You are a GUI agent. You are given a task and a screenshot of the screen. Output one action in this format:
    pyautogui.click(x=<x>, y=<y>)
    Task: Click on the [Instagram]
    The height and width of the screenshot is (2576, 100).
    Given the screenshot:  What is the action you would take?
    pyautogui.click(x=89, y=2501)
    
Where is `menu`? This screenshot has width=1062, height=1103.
---+---
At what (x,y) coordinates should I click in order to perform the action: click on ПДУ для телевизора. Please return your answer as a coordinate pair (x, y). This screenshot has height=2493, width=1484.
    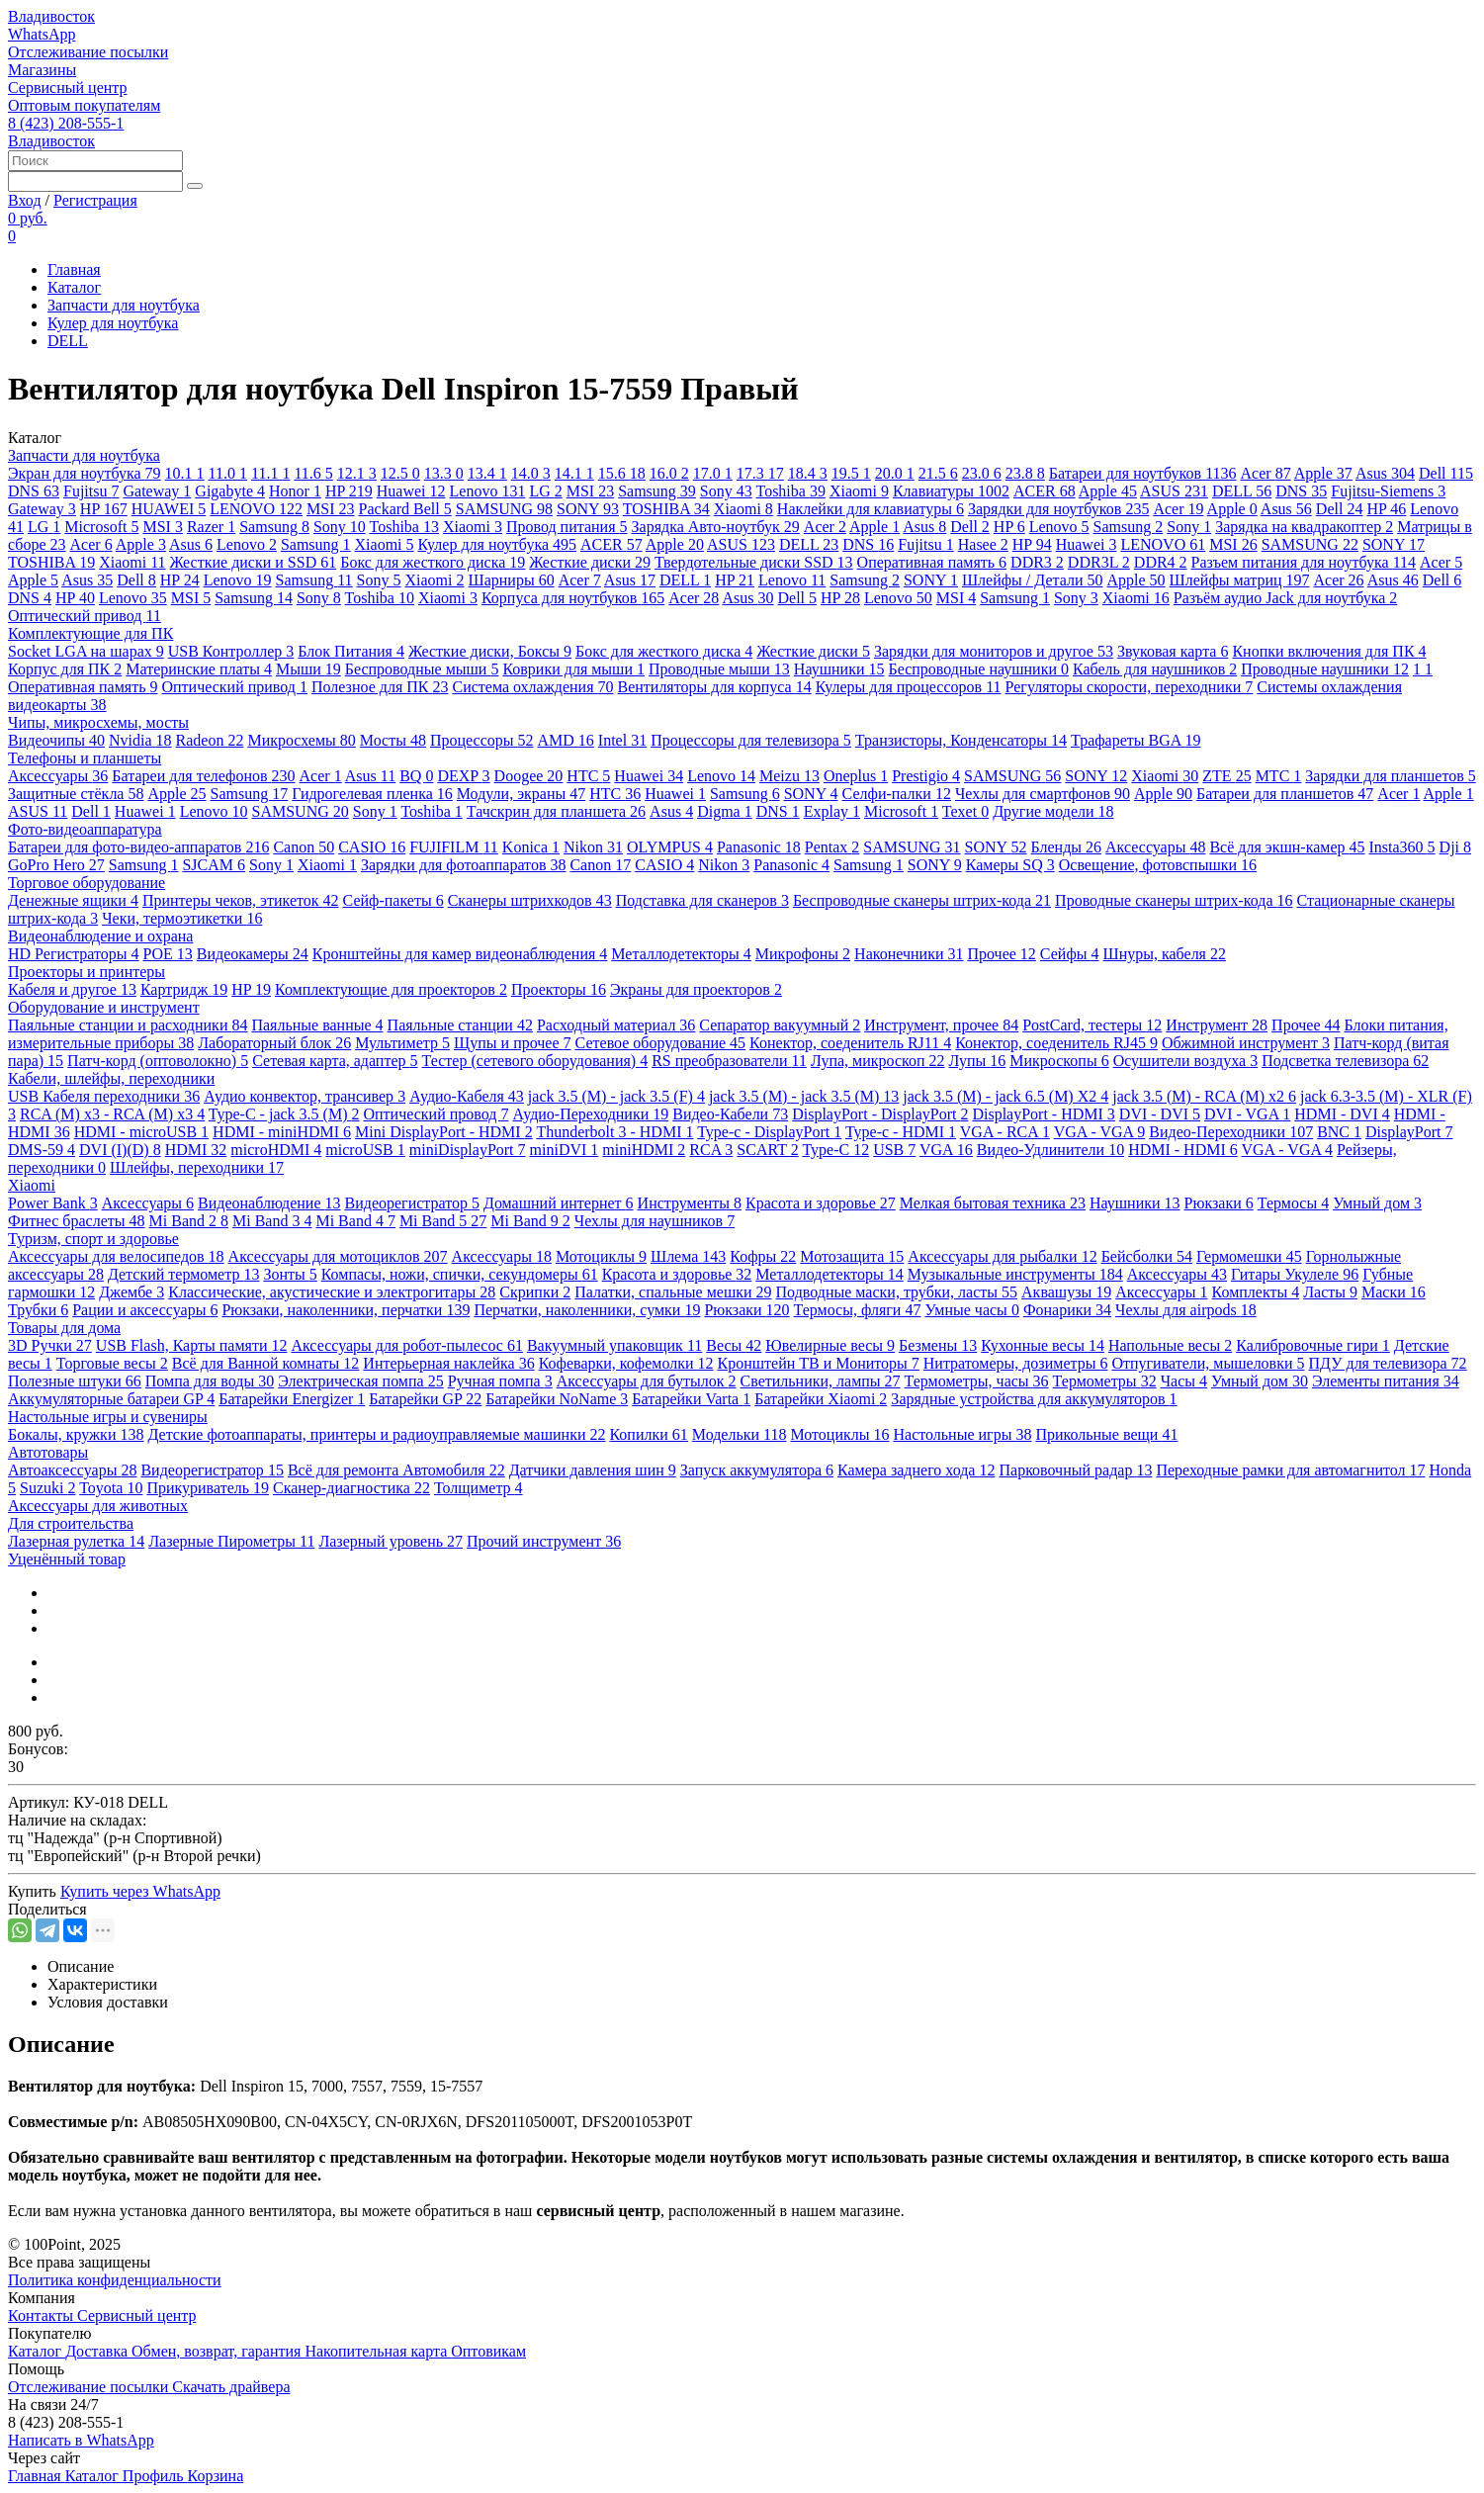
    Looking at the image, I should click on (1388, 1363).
---+---
• _PROBLEM DESCRIPTION_
Which lines run from the one holding "You are a GUI" through the one holding "has width=1062, height=1103." in the records above? Repeat them exactly, both included, and nothing more.

• _ANSWER SECTION_
You are a GUI agent. You are given a task and a screenshot of the screen. Output one action in this format:
    pyautogui.click(x=<x>, y=<y>)
    Task: Click on the [Instagram]
    The height and width of the screenshot is (2576, 100).
    Given the screenshot:  What is the action you would take?
    pyautogui.click(x=89, y=2501)
    
Where is `menu`? This screenshot has width=1062, height=1103.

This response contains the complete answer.